Task statement:
Below are several records. Retype exactly those lines running from the one with "افغانستان کدام ادعایی دارند این‌ها" through the one with "Chính sách vận chuyển và giao hàng", end lines included, and no others.

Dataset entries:
....

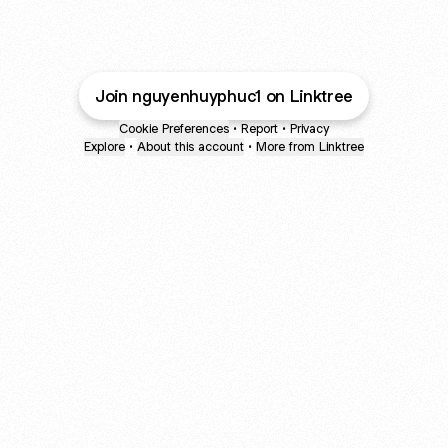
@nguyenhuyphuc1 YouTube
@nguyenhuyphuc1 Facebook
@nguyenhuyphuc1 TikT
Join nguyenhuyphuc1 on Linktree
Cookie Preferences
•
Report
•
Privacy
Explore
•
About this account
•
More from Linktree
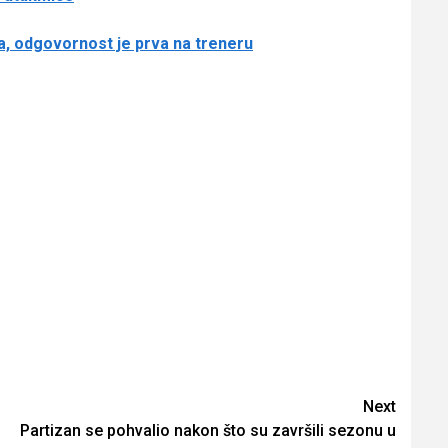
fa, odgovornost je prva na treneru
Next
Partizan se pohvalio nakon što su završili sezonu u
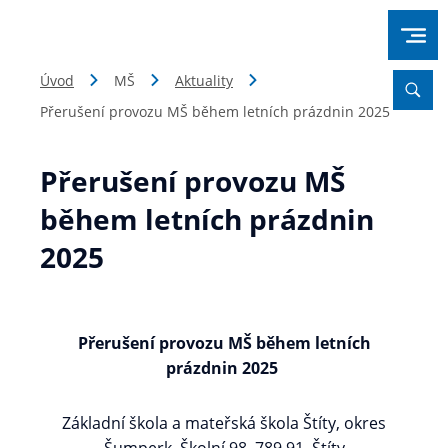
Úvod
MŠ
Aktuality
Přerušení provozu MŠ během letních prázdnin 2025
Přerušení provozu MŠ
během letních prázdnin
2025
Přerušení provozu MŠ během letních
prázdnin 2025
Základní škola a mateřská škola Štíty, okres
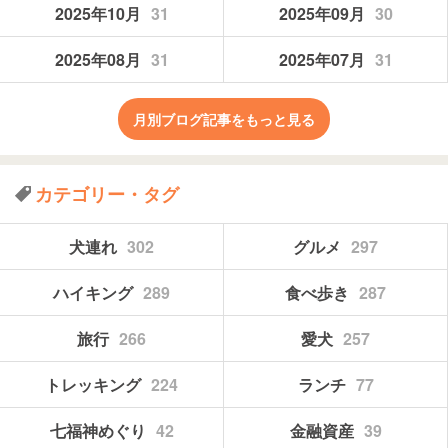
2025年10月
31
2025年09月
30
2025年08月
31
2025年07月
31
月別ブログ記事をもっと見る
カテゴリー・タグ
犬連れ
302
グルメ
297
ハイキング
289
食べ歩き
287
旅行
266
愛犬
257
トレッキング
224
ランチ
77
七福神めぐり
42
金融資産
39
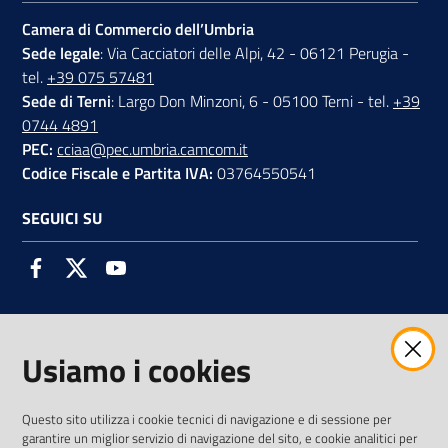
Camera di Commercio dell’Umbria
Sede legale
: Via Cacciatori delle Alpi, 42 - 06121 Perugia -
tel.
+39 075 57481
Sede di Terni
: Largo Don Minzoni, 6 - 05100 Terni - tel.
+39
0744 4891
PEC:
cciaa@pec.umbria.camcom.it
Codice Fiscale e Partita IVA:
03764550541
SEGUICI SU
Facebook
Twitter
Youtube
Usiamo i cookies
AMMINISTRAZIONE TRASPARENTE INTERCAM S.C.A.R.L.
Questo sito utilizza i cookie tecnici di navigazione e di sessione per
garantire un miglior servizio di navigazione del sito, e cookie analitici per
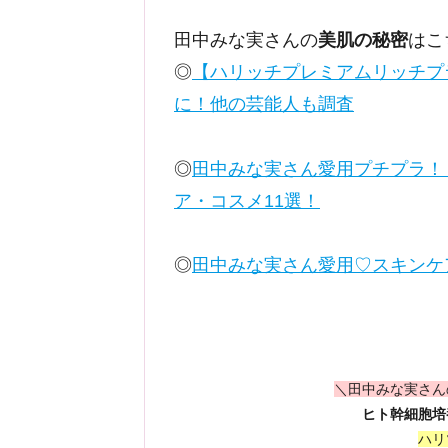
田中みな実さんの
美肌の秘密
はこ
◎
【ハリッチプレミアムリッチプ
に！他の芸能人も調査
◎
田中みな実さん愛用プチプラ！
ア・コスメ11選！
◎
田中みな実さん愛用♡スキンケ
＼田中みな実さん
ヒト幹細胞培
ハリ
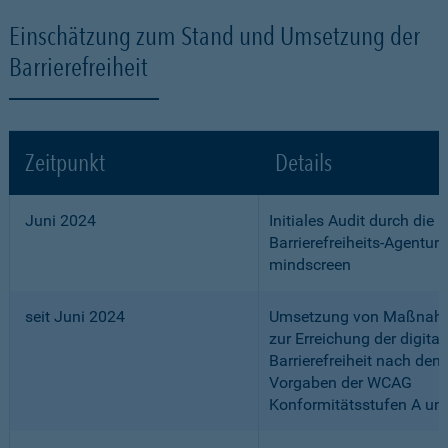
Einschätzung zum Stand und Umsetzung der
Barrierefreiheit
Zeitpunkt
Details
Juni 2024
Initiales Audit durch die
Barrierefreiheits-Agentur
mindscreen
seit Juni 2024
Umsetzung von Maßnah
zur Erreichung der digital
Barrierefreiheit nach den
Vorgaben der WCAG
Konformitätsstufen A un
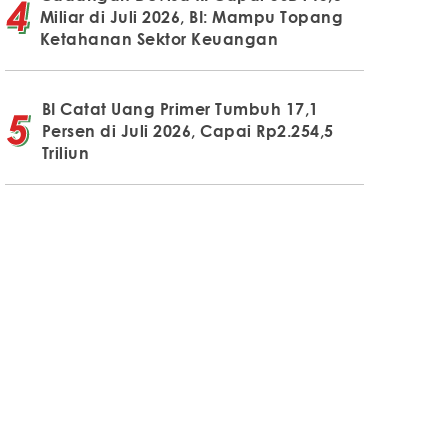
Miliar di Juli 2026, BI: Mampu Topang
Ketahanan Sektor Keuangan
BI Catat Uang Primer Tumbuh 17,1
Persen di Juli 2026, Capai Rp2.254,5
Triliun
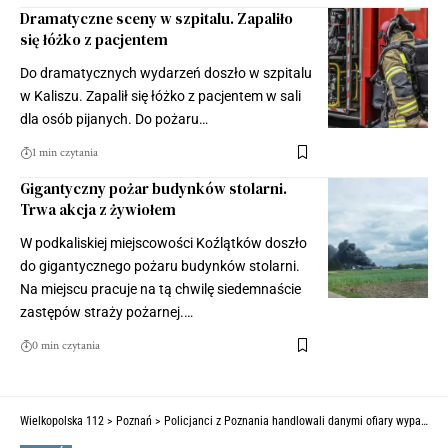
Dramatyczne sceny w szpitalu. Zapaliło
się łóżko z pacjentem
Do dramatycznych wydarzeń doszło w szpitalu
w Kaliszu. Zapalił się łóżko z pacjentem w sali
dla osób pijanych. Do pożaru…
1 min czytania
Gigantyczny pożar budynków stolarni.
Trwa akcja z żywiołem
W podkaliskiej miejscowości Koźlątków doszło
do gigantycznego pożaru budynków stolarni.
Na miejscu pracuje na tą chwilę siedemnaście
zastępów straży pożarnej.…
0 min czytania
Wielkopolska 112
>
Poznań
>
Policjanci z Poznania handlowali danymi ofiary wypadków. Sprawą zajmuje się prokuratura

....

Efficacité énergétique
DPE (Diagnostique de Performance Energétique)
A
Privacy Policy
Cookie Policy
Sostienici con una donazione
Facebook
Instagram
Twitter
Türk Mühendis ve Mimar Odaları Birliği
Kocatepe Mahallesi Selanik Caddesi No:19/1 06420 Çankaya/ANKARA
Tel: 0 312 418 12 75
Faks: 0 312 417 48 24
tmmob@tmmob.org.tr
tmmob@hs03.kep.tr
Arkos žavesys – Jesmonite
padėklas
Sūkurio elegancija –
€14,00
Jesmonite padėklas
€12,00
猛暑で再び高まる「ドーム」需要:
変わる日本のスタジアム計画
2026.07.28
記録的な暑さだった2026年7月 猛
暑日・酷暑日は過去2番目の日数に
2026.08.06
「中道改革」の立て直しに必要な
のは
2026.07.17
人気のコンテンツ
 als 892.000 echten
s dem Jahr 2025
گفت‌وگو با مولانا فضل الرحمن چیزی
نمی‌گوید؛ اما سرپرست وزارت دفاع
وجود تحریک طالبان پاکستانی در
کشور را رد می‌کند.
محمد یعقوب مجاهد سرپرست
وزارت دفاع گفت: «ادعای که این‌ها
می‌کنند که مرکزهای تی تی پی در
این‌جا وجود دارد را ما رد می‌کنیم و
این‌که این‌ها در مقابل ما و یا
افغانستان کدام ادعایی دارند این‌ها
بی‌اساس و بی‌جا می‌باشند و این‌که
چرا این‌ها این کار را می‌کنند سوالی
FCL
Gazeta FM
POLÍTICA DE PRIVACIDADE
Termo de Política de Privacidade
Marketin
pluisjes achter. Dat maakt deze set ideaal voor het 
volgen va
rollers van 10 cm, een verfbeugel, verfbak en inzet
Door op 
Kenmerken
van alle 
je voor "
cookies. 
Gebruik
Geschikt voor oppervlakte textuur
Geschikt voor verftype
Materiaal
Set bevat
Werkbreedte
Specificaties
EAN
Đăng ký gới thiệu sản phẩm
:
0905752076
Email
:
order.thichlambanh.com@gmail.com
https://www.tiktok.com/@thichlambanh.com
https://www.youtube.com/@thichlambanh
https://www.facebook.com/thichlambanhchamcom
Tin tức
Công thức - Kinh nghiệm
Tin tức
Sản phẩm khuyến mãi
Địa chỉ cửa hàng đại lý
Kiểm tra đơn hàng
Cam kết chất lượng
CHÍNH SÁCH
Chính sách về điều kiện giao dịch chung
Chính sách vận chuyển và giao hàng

....

Completed task:
افغانستان کدام ادعایی دارند این‌ها
بی‌اساس و بی‌جا می‌باشند و این‌که
چرا این‌ها این کار را می‌کنند سوالی
FCL
Gazeta FM
POLÍTICA DE PRIVACIDADE
Termo de Política de Privacidade
Marketin
pluisjes achter. Dat maakt deze set ideaal voor het 
volgen va
rollers van 10 cm, een verfbeugel, verfbak en inzet
Door op 
Kenmerken
van alle 
je voor "
cookies. 
Gebruik
Geschikt voor oppervlakte textuur
Geschikt voor verftype
Materiaal
Set bevat
Werkbreedte
Specificaties
EAN
Đăng ký gới thiệu sản phẩm
:
0905752076
Email
:
order.thichlambanh.com@gmail.com
https://www.tiktok.com/@thichlambanh.com
https://www.youtube.com/@thichlambanh
https://www.facebook.com/thichlambanhchamcom
Tin tức
Công thức - Kinh nghiệm
Tin tức
Sản phẩm khuyến mãi
Địa chỉ cửa hàng đại lý
Kiểm tra đơn hàng
Cam kết chất lượng
CHÍNH SÁCH
Chính sách về điều kiện giao dịch chung
Chính sách vận chuyển và giao hàng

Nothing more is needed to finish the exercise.